ZH - O que a senhora sabe sobre a luta dos indígenas no sul do Brasil?
     Rigoberta - Abordamos o Brasil como um continente a mais, apesar deste grande país fazer parte da América Latina. A referência de luta que temos é, em primeiro lugar, o trabalho do Movimento dos Trabalhadores Rurais Sem Terra (MST), do PT e de Lula. Isso é Brasil para nós. Neste país, no entanto, não se conseguiu projetar a luta dos povos indígenas.

ZH - Em 1994, quando esteve no Brasil, a senhora fez críticas contundentes às políticas do governo do presidente Fernando Henrique Cardoso a respeito dos sem-terra. Alguma coisa mudou desde então?
     Rigoberta - Falar dos sem-terra no Brasil é falar de uma altíssima porcentagem da população que sofre de extrema pobreza e fome. A luta dos sem-terra é algo que descreve bem o Brasil. Em nossas escritórios temos recebido muitas denúncias.

ZH - Alguma denúncia parte do Rio Grande do Sul?
     Rigoberta - Do Sul, não estou certa. Mas há uma grande quantidade, tanto de grupos de mulheres, quanto de populações afetadas por vários abusos. O Brasil é um país onde a desigualdade é profundamente visível. Há sem-teto, sem-terra, sem nada. As crianças nas ruas e as favelas seguem sendo uma ferida profunda, permanente, do Brasil.

ZH - Que tipo de denúncias provenientes do Brasil chegam a seu escritório?
     Rigoberta - Muito abandono, pobreza e miséria. Há um silêncio total do governo sobre os indígenas no Brasil e este é um método de genocídio. O governo não quer que os dirigentes indígenas participem de nenhum fórum internacional. É o país que mais tem freado o reconhecimento dos direitos indígenas na comunidade internacional.

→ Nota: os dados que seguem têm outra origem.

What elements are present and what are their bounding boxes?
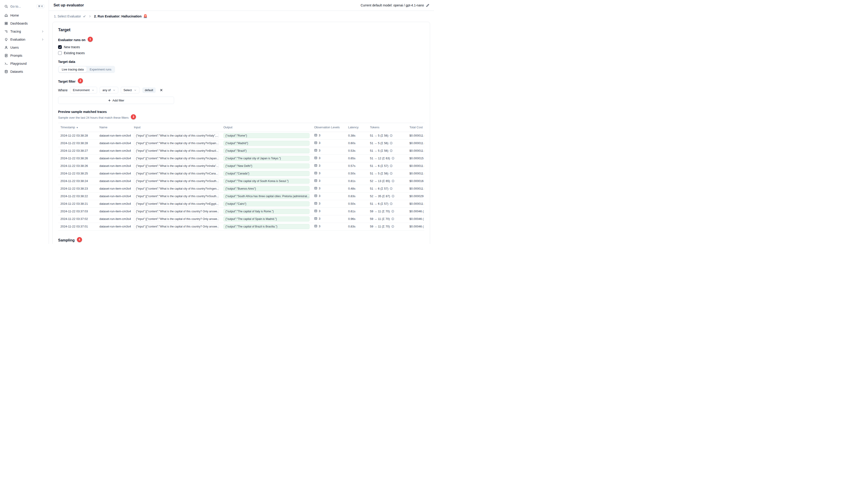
table-row[interactable]: 2024-11-22 03:38:22 dataset-run-item-cm3… bbox=[58, 192, 424, 200]
cell-latency: 0.65s bbox=[346, 155, 368, 162]
table-row[interactable]: 2024-11-22 03:37:03 dataset-run-item-cm3… bbox=[58, 207, 424, 215]
sidebar-item-tracing[interactable]: Tracing bbox=[2, 27, 46, 35]
table-row[interactable]: 2024-11-22 03:38:24 dataset-run-item-cm3… bbox=[58, 177, 424, 185]
table-row[interactable]: 2024-11-22 03:37:01 dataset-run-item-cm3… bbox=[58, 223, 424, 230]
info-icon[interactable] bbox=[391, 225, 394, 228]
step-select-evaluator[interactable]: 1. Select Evaluator bbox=[54, 14, 86, 18]
input-preview: {"input":[{"content":"What is the capita… bbox=[134, 217, 219, 222]
table-row[interactable]: 2024-11-22 03:37:02 dataset-run-item-cm3… bbox=[58, 215, 424, 223]
info-icon[interactable] bbox=[390, 187, 393, 190]
cell-input: {"input":[{"content":"What is the capita… bbox=[131, 162, 221, 170]
add-filter-button[interactable]: Add filter bbox=[58, 97, 174, 104]
observation-levels-icon bbox=[314, 187, 317, 190]
cell-name: dataset-run-item-cm3s4 bbox=[97, 155, 131, 162]
observation-levels-icon bbox=[314, 202, 317, 205]
edit-pencil-icon[interactable] bbox=[426, 4, 429, 7]
default-model-label: Current default model: openai / gpt-4.1-… bbox=[361, 3, 424, 7]
sidebar-item-evaluation[interactable]: Evaluation bbox=[2, 35, 46, 43]
cell-tokens: 59 → 11 (Σ 70) bbox=[368, 215, 407, 223]
table-row[interactable]: 2024-11-22 03:38:28 dataset-run-item-cm3… bbox=[58, 139, 424, 147]
cell-output: {"output":"New Delhi"} bbox=[221, 162, 312, 170]
cell-timestamp: 2024-11-22 03:37:01 bbox=[58, 223, 97, 230]
table-row[interactable]: 2024-11-22 03:38:25 dataset-run-item-cm3… bbox=[58, 170, 424, 177]
user-icon bbox=[4, 46, 8, 50]
cell-total-cost: $0.000011 ( bbox=[407, 162, 424, 170]
filter-value-select[interactable]: Select bbox=[121, 87, 140, 93]
filter-column-select[interactable]: Environment bbox=[70, 87, 97, 93]
cell-input: {"input":[{"content":"What is the capita… bbox=[131, 185, 221, 192]
sidebar-item-home[interactable]: Home bbox=[2, 11, 46, 19]
tab-experiment-runs[interactable]: Experiment runs bbox=[87, 67, 114, 72]
info-icon[interactable] bbox=[390, 164, 393, 167]
traces-table-body: 2024-11-22 03:38:28 dataset-run-item-cm3… bbox=[58, 132, 424, 230]
table-row[interactable]: 2024-11-22 03:38:26 dataset-run-item-cm3… bbox=[58, 155, 424, 162]
cell-total-cost: $0.00046 ( bbox=[407, 207, 424, 215]
info-icon[interactable] bbox=[390, 202, 393, 205]
tab-live-tracing-data[interactable]: Live tracing data bbox=[59, 67, 87, 72]
info-icon[interactable] bbox=[392, 195, 395, 198]
sidebar-item-playground[interactable]: Playground bbox=[2, 60, 46, 67]
cell-latency: 0.81s bbox=[346, 177, 368, 185]
sidebar-item-label: Playground bbox=[10, 62, 27, 65]
sidebar-item-label: Home bbox=[10, 13, 19, 17]
tokens-value: 51 → 5 (Σ 56) bbox=[370, 134, 388, 137]
filter-operator-value: any of bbox=[102, 88, 111, 92]
info-icon[interactable] bbox=[390, 172, 393, 175]
table-row[interactable]: 2024-11-22 03:38:23 dataset-run-item-cm3… bbox=[58, 185, 424, 192]
cell-observation-levels: 3 bbox=[312, 147, 346, 155]
filter-operator-select[interactable]: any of bbox=[100, 87, 118, 93]
sort-desc-icon: ▼ bbox=[76, 127, 78, 129]
existing-traces-checkbox[interactable] bbox=[58, 51, 62, 55]
info-icon[interactable] bbox=[391, 210, 394, 213]
table-row[interactable]: 2024-11-22 03:38:27 dataset-run-item-cm3… bbox=[58, 147, 424, 155]
info-icon[interactable] bbox=[391, 217, 394, 220]
existing-traces-option[interactable]: Existing traces bbox=[58, 51, 424, 55]
cell-tokens: 51 → 5 (Σ 56) bbox=[368, 139, 407, 147]
cell-timestamp: 2024-11-22 03:37:03 bbox=[58, 207, 97, 215]
cell-name: dataset-run-item-cm3s4 bbox=[97, 132, 131, 139]
new-traces-option[interactable]: New traces bbox=[58, 45, 424, 49]
tokens-value: 51 → 6 (Σ 57) bbox=[370, 187, 388, 190]
checkbox-label: Existing traces bbox=[64, 51, 85, 55]
cell-output: {"output":"Rome"} bbox=[221, 132, 312, 139]
table-row[interactable]: 2024-11-22 03:38:26 dataset-run-item-cm3… bbox=[58, 162, 424, 170]
table-row[interactable]: 2024-11-22 03:38:28 dataset-run-item-cm3… bbox=[58, 132, 424, 139]
tokens-value: 59 → 11 (Σ 70) bbox=[370, 225, 390, 228]
info-icon[interactable] bbox=[392, 157, 395, 160]
new-traces-checkbox[interactable] bbox=[58, 45, 62, 49]
cell-latency: 0.50s bbox=[346, 170, 368, 177]
sidebar-item-dashboards[interactable]: Dashboards bbox=[2, 19, 46, 27]
info-icon[interactable] bbox=[392, 180, 395, 183]
column-header-latency: Latency bbox=[346, 123, 368, 132]
levels-count: 3 bbox=[319, 156, 320, 160]
step-run-evaluator: 2. Run Evaluator: Hallucination 🚨 bbox=[94, 14, 148, 19]
chevron-down-icon bbox=[92, 89, 94, 92]
chevron-down-icon bbox=[134, 89, 136, 92]
sidebar-item-datasets[interactable]: Datasets bbox=[2, 67, 46, 75]
sidebar: Go to... ⌘ K Home Dashboards Tracing Eva… bbox=[0, 0, 49, 244]
cell-tokens: 51 → 6 (Σ 57) bbox=[368, 200, 407, 207]
sidebar-item-users[interactable]: Users bbox=[2, 43, 46, 52]
info-icon[interactable] bbox=[390, 142, 393, 144]
goto-search[interactable]: Go to... ⌘ K bbox=[2, 2, 46, 10]
cell-observation-levels: 3 bbox=[312, 192, 346, 200]
cell-input: {"input":[{"content":"What is the capita… bbox=[131, 215, 221, 223]
info-icon[interactable] bbox=[390, 149, 393, 152]
cell-output: {"output":"Cairo"} bbox=[221, 200, 312, 207]
table-row[interactable]: 2024-11-22 03:38:21 dataset-run-item-cm3… bbox=[58, 200, 424, 207]
sidebar-item-prompts[interactable]: Prompts bbox=[2, 52, 46, 60]
cell-observation-levels: 3 bbox=[312, 215, 346, 223]
chevron-right-icon bbox=[88, 15, 92, 18]
column-header-input: Input bbox=[131, 123, 221, 132]
remove-filter-button[interactable] bbox=[160, 88, 163, 92]
cell-name: dataset-run-item-cm3s4 bbox=[97, 170, 131, 177]
cell-input: {"input":[{"content":"What is the capita… bbox=[131, 200, 221, 207]
column-header-timestamp[interactable]: Timestamp▼ bbox=[58, 123, 97, 132]
chevron-down-icon bbox=[113, 89, 116, 92]
levels-count: 3 bbox=[319, 187, 320, 190]
page-content: Target Evaluator runs on 1 New traces Ex… bbox=[49, 21, 434, 244]
cell-observation-levels: 3 bbox=[312, 185, 346, 192]
info-icon[interactable] bbox=[390, 134, 393, 137]
cell-timestamp: 2024-11-22 03:38:25 bbox=[58, 170, 97, 177]
cell-tokens: 52 → 13 (Σ 65) bbox=[368, 177, 407, 185]
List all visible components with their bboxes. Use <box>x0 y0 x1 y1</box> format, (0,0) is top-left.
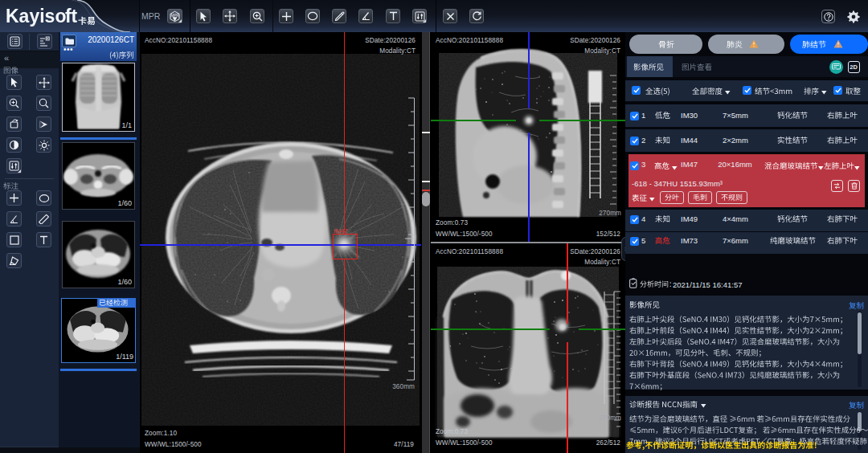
svg-text:MPR: MPR <box>170 13 179 17</box>
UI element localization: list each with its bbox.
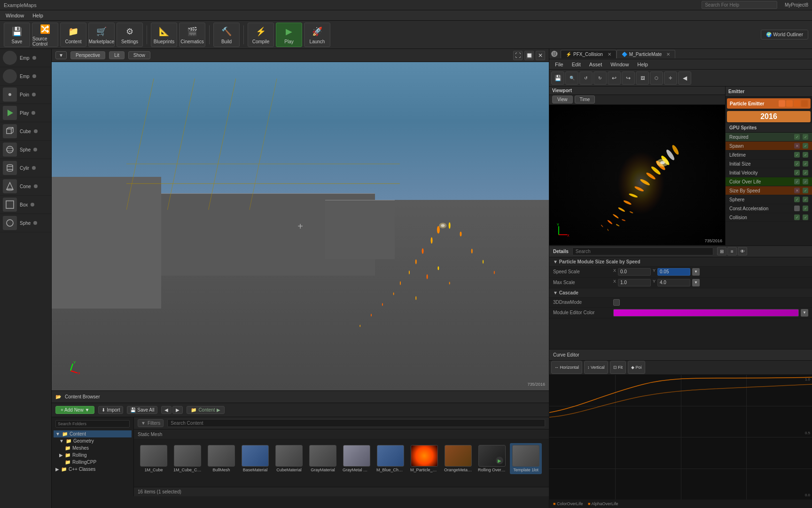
tree-item-cpp-classes[interactable]: ▶ 📁 C++ Classes bbox=[54, 466, 132, 473]
module-required[interactable]: Required ✓ ✓ bbox=[726, 133, 812, 142]
left-item-emp1[interactable]: Emp bbox=[0, 49, 51, 67]
asset-graymaterial[interactable]: GrayMaterial bbox=[307, 443, 339, 474]
toolbar-marketplace-btn[interactable]: 🛒 Marketplace bbox=[88, 23, 115, 47]
casc-bounds-btn[interactable]: ⬡ bbox=[650, 71, 663, 85]
pfx-close-icon[interactable]: ✕ bbox=[608, 52, 611, 57]
show-btn[interactable]: Show bbox=[128, 51, 150, 59]
module-color-over-life[interactable]: Color Over Life ✓ ✓ bbox=[726, 177, 812, 186]
module-spawn[interactable]: Spawn ✕ ✓ bbox=[726, 142, 812, 151]
toolbar-cinematics-btn[interactable]: 🎬 Cinematics bbox=[179, 23, 205, 47]
asset-1m-cube[interactable]: 1M_Cube bbox=[138, 443, 170, 474]
toolbar-settings-btn[interactable]: ⚙ Settings bbox=[117, 23, 143, 47]
lit-btn[interactable]: Lit bbox=[109, 51, 125, 59]
material-tab[interactable]: 🔷 M_ParticleMate ✕ bbox=[617, 50, 675, 58]
asset-template[interactable]: Template 1lot bbox=[510, 443, 542, 474]
viewport-toggle-btn[interactable]: ▼ bbox=[55, 51, 67, 59]
cascade-time-btn[interactable]: Time bbox=[575, 95, 595, 103]
cascade-help-menu[interactable]: Help bbox=[633, 61, 652, 68]
module-lifetime[interactable]: Lifetime ✓ ✓ bbox=[726, 151, 812, 159]
asset-bullmesh[interactable]: BullMesh bbox=[205, 443, 237, 474]
asset-mblue-checker[interactable]: M_Blue_Checker bbox=[375, 443, 406, 474]
perspective-btn[interactable]: Perspective bbox=[70, 51, 105, 59]
details-list-btn[interactable]: ≡ bbox=[727, 247, 737, 255]
add-new-btn[interactable]: + Add New ▼ bbox=[55, 406, 94, 414]
max-scale-menu-btn[interactable]: ▼ bbox=[692, 279, 700, 286]
casc-origin-btn[interactable]: ✛ bbox=[664, 71, 677, 85]
toolbar-blueprints-btn[interactable]: 📐 Blueprints bbox=[151, 23, 177, 47]
toolbar-save-btn[interactable]: 💾 Save bbox=[4, 23, 30, 47]
tree-item-rolling[interactable]: ▶ 📁 Rolling bbox=[54, 452, 132, 459]
filters-btn[interactable]: ▼ Filters bbox=[138, 419, 164, 427]
cascade-window-menu[interactable]: Window bbox=[607, 61, 632, 68]
casc-undo-btn[interactable]: ↩ bbox=[608, 71, 621, 85]
module-size-by-speed[interactable]: Size By Speed ✕ ✓ bbox=[726, 186, 812, 195]
asset-orangemetal[interactable]: OrangeMetal Material bbox=[442, 443, 474, 474]
speed-scale-x-input[interactable] bbox=[618, 268, 651, 276]
curve-poi-btn[interactable]: ◆ Poi bbox=[628, 361, 645, 374]
asset-mparticle-mat[interactable]: M_Particle_Mat bbox=[408, 443, 440, 474]
close-viewport-btn[interactable]: ✕ bbox=[536, 51, 545, 60]
save-all-btn[interactable]: 💾 Save All bbox=[127, 406, 157, 414]
tree-item-content[interactable]: ▼ 📁 Content bbox=[54, 430, 132, 437]
details-grid-btn[interactable]: ⊞ bbox=[717, 247, 726, 255]
search-help-placeholder[interactable]: Search For Help bbox=[702, 1, 777, 9]
casc-thumbnail-btn[interactable]: 🖼 bbox=[636, 71, 649, 85]
left-item-sphere1[interactable]: Sphe bbox=[0, 141, 51, 159]
casc-restart-level-btn[interactable]: ↻ bbox=[593, 71, 607, 85]
particle-emitter-box[interactable]: Particle Emitter bbox=[727, 98, 811, 109]
cascade-edit-menu[interactable]: Edit bbox=[568, 61, 585, 68]
menu-window[interactable]: Window bbox=[2, 12, 28, 19]
restore-btn[interactable]: 🔲 bbox=[524, 51, 534, 60]
left-item-box[interactable]: Box bbox=[0, 196, 51, 214]
speed-scale-menu-btn[interactable]: ▼ bbox=[692, 268, 700, 276]
max-scale-y-input[interactable] bbox=[657, 279, 690, 286]
toolbar-play-btn[interactable]: ▶ Play bbox=[276, 23, 302, 47]
left-item-sphere2[interactable]: Sphe bbox=[0, 214, 51, 232]
toolbar-build-btn[interactable]: 🔨 Build bbox=[213, 23, 240, 47]
left-item-cone[interactable]: Cone bbox=[0, 177, 51, 196]
main-viewport[interactable]: + X Y 735/2016 bbox=[52, 62, 549, 390]
module-initial-velocity[interactable]: Initial Velocity ✓ ✓ bbox=[726, 168, 812, 177]
asset-cubematerial[interactable]: CubeMaterial bbox=[273, 443, 305, 474]
cascade-file-menu[interactable]: File bbox=[551, 61, 567, 68]
module-const-acceleration[interactable]: Const Acceleration ✓ bbox=[726, 204, 812, 213]
back-btn[interactable]: ◀ bbox=[161, 406, 172, 414]
tree-item-rollingcpp[interactable]: 📁 RollingCPP bbox=[54, 459, 132, 466]
cascade-view-btn[interactable]: View bbox=[552, 95, 573, 103]
left-item-poin[interactable]: Poin bbox=[0, 86, 51, 104]
curve-horizontal-btn[interactable]: ↔ Horizontal bbox=[551, 361, 582, 374]
module-color-swatch[interactable] bbox=[613, 309, 799, 317]
asset-1m-cube-chamfe[interactable]: 1M_Cube_Chamfe bbox=[172, 443, 203, 474]
left-item-cube[interactable]: Cube bbox=[0, 122, 51, 141]
details-search-input[interactable] bbox=[572, 247, 713, 255]
3ddraw-checkbox[interactable] bbox=[613, 299, 620, 306]
details-eye-btn[interactable]: 👁 bbox=[738, 247, 747, 255]
pfx-collision-tab[interactable]: ⚡ PFX_Collision ✕ bbox=[561, 50, 617, 58]
asset-rolling-overview[interactable]: ▶ Rolling Overview bbox=[476, 443, 508, 474]
menu-help[interactable]: Help bbox=[29, 12, 47, 19]
asset-basematerial[interactable]: BaseMaterial bbox=[239, 443, 271, 474]
content-search-input[interactable] bbox=[167, 419, 545, 427]
left-item-play[interactable]: Play bbox=[0, 104, 51, 122]
material-close-icon[interactable]: ✕ bbox=[666, 52, 670, 57]
left-item-emp2[interactable]: Emp bbox=[0, 67, 51, 86]
tree-item-geometry[interactable]: ▼ 📁 Geometry bbox=[54, 437, 132, 444]
casc-find-btn[interactable]: 🔍 bbox=[565, 71, 578, 85]
folder-search-input[interactable] bbox=[55, 420, 130, 428]
casc-redo-btn[interactable]: ↪ bbox=[622, 71, 635, 85]
module-collision[interactable]: Collision ✓ ✓ bbox=[726, 213, 812, 222]
curve-vertical-btn[interactable]: ↕ Vertical bbox=[584, 361, 608, 374]
toolbar-launch-btn[interactable]: 🚀 Launch bbox=[304, 23, 330, 47]
cascade-asset-menu[interactable]: Asset bbox=[586, 61, 606, 68]
maximize-btn[interactable]: ⛶ bbox=[513, 51, 523, 60]
module-sphere[interactable]: Sphere ✓ ✓ bbox=[726, 195, 812, 204]
world-outliner-btn[interactable]: 🌍 World Outliner bbox=[761, 30, 808, 40]
curve-fit-btn[interactable]: ⊡ Fit bbox=[610, 361, 626, 374]
toolbar-compile-btn[interactable]: ⚡ Compile bbox=[248, 23, 274, 47]
toolbar-content-btn[interactable]: 📁 Content bbox=[60, 23, 86, 47]
speed-scale-y-input[interactable] bbox=[657, 268, 690, 276]
toolbar-source-control-btn[interactable]: 🔀 Source Control bbox=[32, 23, 58, 47]
left-item-cylinder[interactable]: Cylir bbox=[0, 159, 51, 177]
casc-save-btn[interactable]: 💾 bbox=[551, 71, 564, 85]
asset-graymetal[interactable]: GrayMetal Material bbox=[341, 443, 373, 474]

ZH - Como a senhora enfrentou a contestação de alguns críticos ao seu prêmio?
     Rigoberta - O Prêmio Nobel é uma medalha e um diploma. Recebi 23 diplomas nestes 15 anos. Se pudesse vender meu diploma para construir uma escola seria muito mais útil. Temos 10 anos de Prêmio Nobel. Neste período, lutamos muito. Tenho autoridade moral para criticar e opinar, porque não devo nada a ninguém.

ZH - Quem estava por trás das críticas a seu livro?
      Rigoberta - Sempre tive consciência de que a CIA (a agência de inteligência americana) estava por trás. Havíamos começado a trazer a público os resultados do genocídio na Guatemala. O relatório da Igreja Católica reconhecia a existência de cerca de 200 mil vítimas na Guatemala. Havíamos contabilizado cerca de 50 mil desaparecidos no país. Na ocasião, também estava para ser publicado o relatório da ONU, que contabiliza 646 massacres em comunidades indígenas e 440 aldeias destruídas. Estávamos a ponto de publicar o informe. Eles pensavam que era importante desfigurar minha imagem. Eles falharam. Não precisam acreditar em mim, mas nos relatórios da ONU.